The eval matrix (sections 01–07) gates the model layer. The reliability graph above gates the system-output layer. Together they form the substrate that lets a regulated advisor sign a Council decision record with epistemic integrity: model choice is eval-defended, output quality is reliability-graph-attested, and the artifact (timestamped, role-attributed, and signed by the advisor) is what the firm can choose to retain under its own procedures for IAA §206, the Marketing Rule, and Rule 204-2.

See also: /trust section 07 for the short summary in due-diligence context. /reliability-graph for the live cross-vertical dashboard. /methodology/log for the auto-published weekly transparency pulse.

Internal evaluation method and limits.

We reviewed about 20 anonymized advisory scenarios to understand what the Council structure surfaces. For one internal comparison, we also reviewed a single-model baseline (GPT-5.4-pro, single-shot) on the same scenario text and response schema. The observation was that the Council structure often made material risks explicit that a single pass left implicit: a liquidity, tax, suitability, or conflicts consideration that got named and recorded rather than left to inference.

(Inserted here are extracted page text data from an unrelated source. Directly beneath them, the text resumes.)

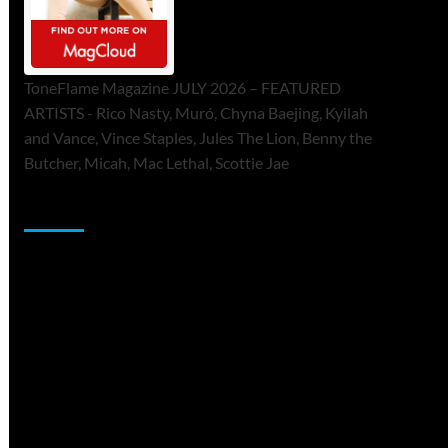
ToneFlame Magazine JULY 2026 – FEATURED
ARTISTS - Rico Nasty, Muró, Chyna Baejing, Kyilah
and Vance, Vince Staples, Jules The Lion, Benny the
Butcher, Micah, Mac Lethal, Scottie Jae
Sponsor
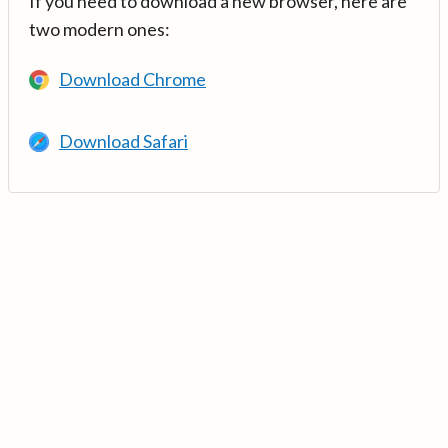
If you need to download a new browser, here are
two modern ones:
Download Chrome
Download Safari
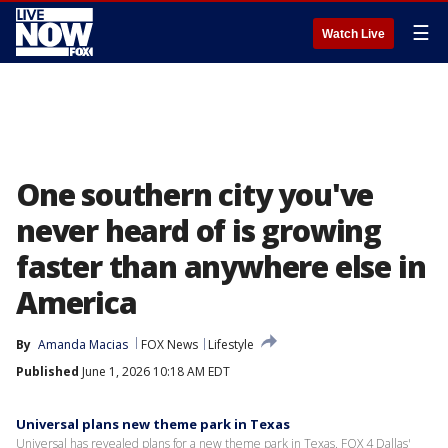
☰
Watch Live
One southern city you've
never heard of is growing
faster than anywhere else in
America
By
Amanda Macias
FOX News
Lifestyle
Published
June 1, 2026 10:18 AM EDT
Universal plans new theme park in Texas
Universal has revealed plans for a new theme park in Texas. FOX 4 Dallas'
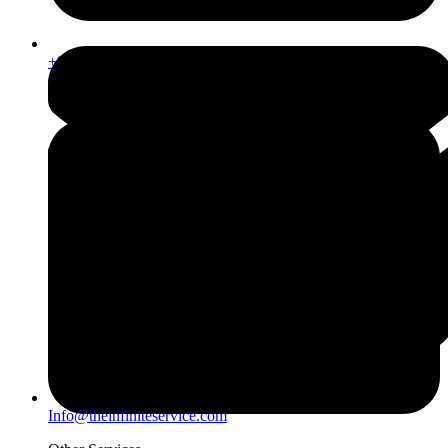
+971567206337
Info@theinfiniteservice.com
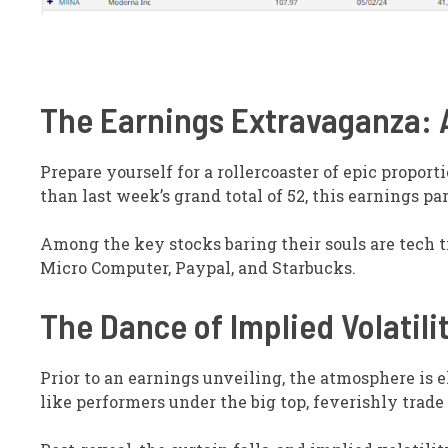
The Earnings Extravaganza: A
Prepare yourself for a rollercoaster of epic proport
than last week’s grand total of 52, this earnings p
Among the key stocks baring their souls are tech 
Micro Computer, Paypal, and Starbucks.
The Dance of Implied Volatili
Prior to an earnings unveiling, the atmosphere is e
like performers under the big top, feverishly trade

The process score, defined.The score on every decision record is a deterministic process score, not a calibrated probability and not a measure of agreement between the roles. (Records issued before July 2026 label it “confidence”; the record JSON keeps confidence as the field name so existing fingerprints and share links stay valid.) The exact formula: start at 0.90 for deep-tier runs (0.75 for quick-tier); subtract 0.15 for each reasoner role that failed to return; subtract 0.05 when the preserved objection exceeds 300 characters; clamp between 0.40 and 0.95. Two structural facts on the record carry the real signal: how many of the four reasoners completed and were synthesized, and whether a substantive dissent was preserved and attributed. We publish the formula so the number can be audited rather than trusted.

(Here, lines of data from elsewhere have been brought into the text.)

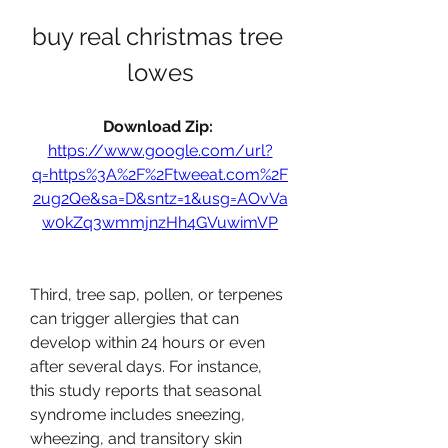
buy real christmas tree 
lowes
Download Zip: 
https://www.google.com/url?
q=https%3A%2F%2Ftweeat.com%2F
2ug2Qe&sa=D&sntz=1&usg=AOvVa
w0kZq3wmmjnzHh4GVuwimVP
Third, tree sap, pollen, or terpenes 
can trigger allergies that can 
develop within 24 hours or even 
after several days. For instance, 
this study reports that seasonal 
syndrome includes sneezing, 
wheezing, and transitory skin 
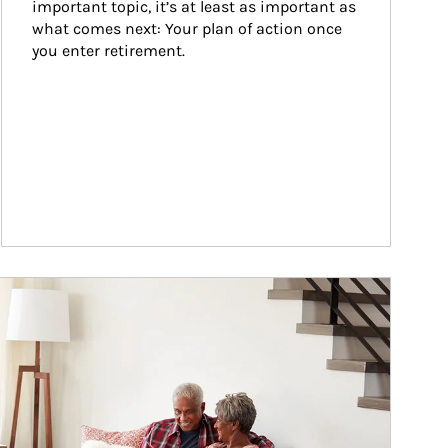
important topic, it’s at least as important as 
what comes next: Your plan of action once 
you enter retirement.
ticle Image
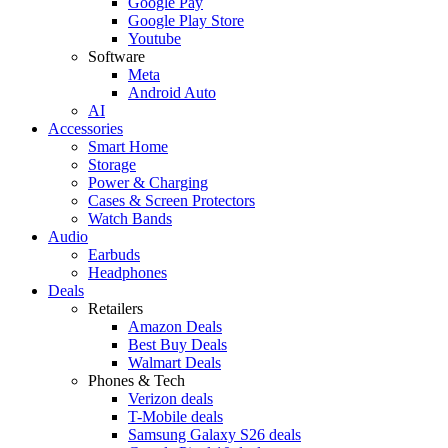
Google Pay
Google Play Store
Youtube
Software
Meta
Android Auto
AI
Accessories
Smart Home
Storage
Power & Charging
Cases & Screen Protectors
Watch Bands
Audio
Earbuds
Headphones
Deals
Retailers
Amazon Deals
Best Buy Deals
Walmart Deals
Phones & Tech
Verizon deals
T-Mobile deals
Samsung Galaxy S26 deals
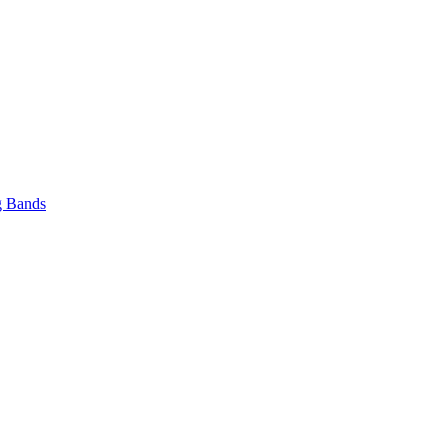
 Bands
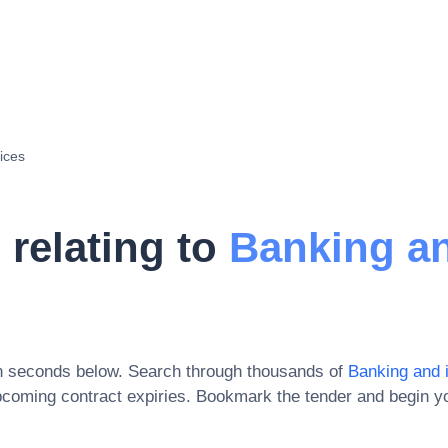
ices
 relating to
Banking a
in seconds below. Search through thousands of
Banking and 
pcoming contract expiries
. Bookmark the tender and begin yo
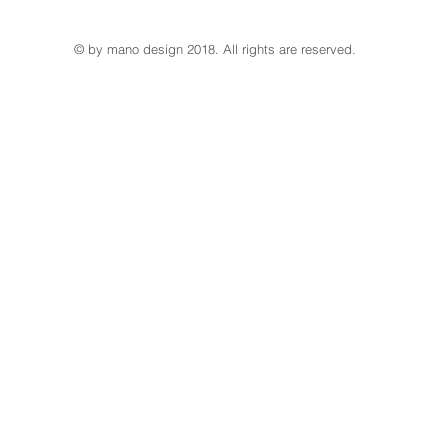
© by mano design 2018. All rights are reserved.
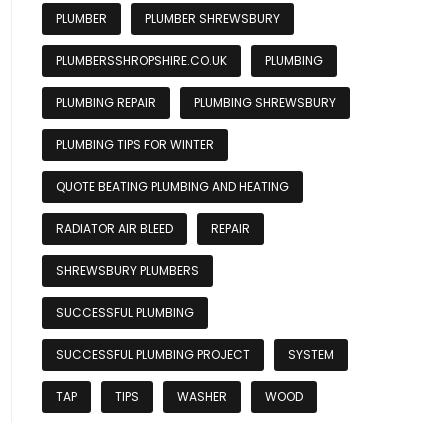
PLUMBER
PLUMBER SHREWSBURY
PLUMBERSSHROPSHIRE.CO.UK
PLUMBING
PLUMBING REPAIR
PLUMBING SHREWSBURY
PLUMBING TIPS FOR WINTER
QUOTE BEATING PLUMBING AND HEATING
RADIATOR AIR BLEED
REPAIR
SHREWSBURY PLUMBERS
SUCCESSFUL PLUMBING
SUCCESSFUL PLUMBING PROJECT
SYSTEM
TAP
TIPS
WASHER
WOOD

We use this work to improve the process, not to claim a result. The honest framing matters more than the finding, so we state the limits plainly:

Founder-designed sample. The scenarios were chosen by the founder, not drawn from a representative population of advisory situations.
Single rater. Outputs were assessed by one rater (the founder), not by an independent panel.
n = 20. A small sample, sufficient to study the process, not to support a statistical claim.
Internal only. This is internal work; it is not third-party validated.
Not predictive. It does not predict the result on any other scenario, advisor, or client.
Not representative. It is not a representative sample of all advisory situations.
Not a performance claim. It is not a ranking or a contest, and it is not a claim that the Council is superior to any model. The comparison was a method check on what the structure surfaces.

Raw responses available under NDA. We treat this as method and observation that informs how we improve the process, and the firm remains responsible for its own compliance.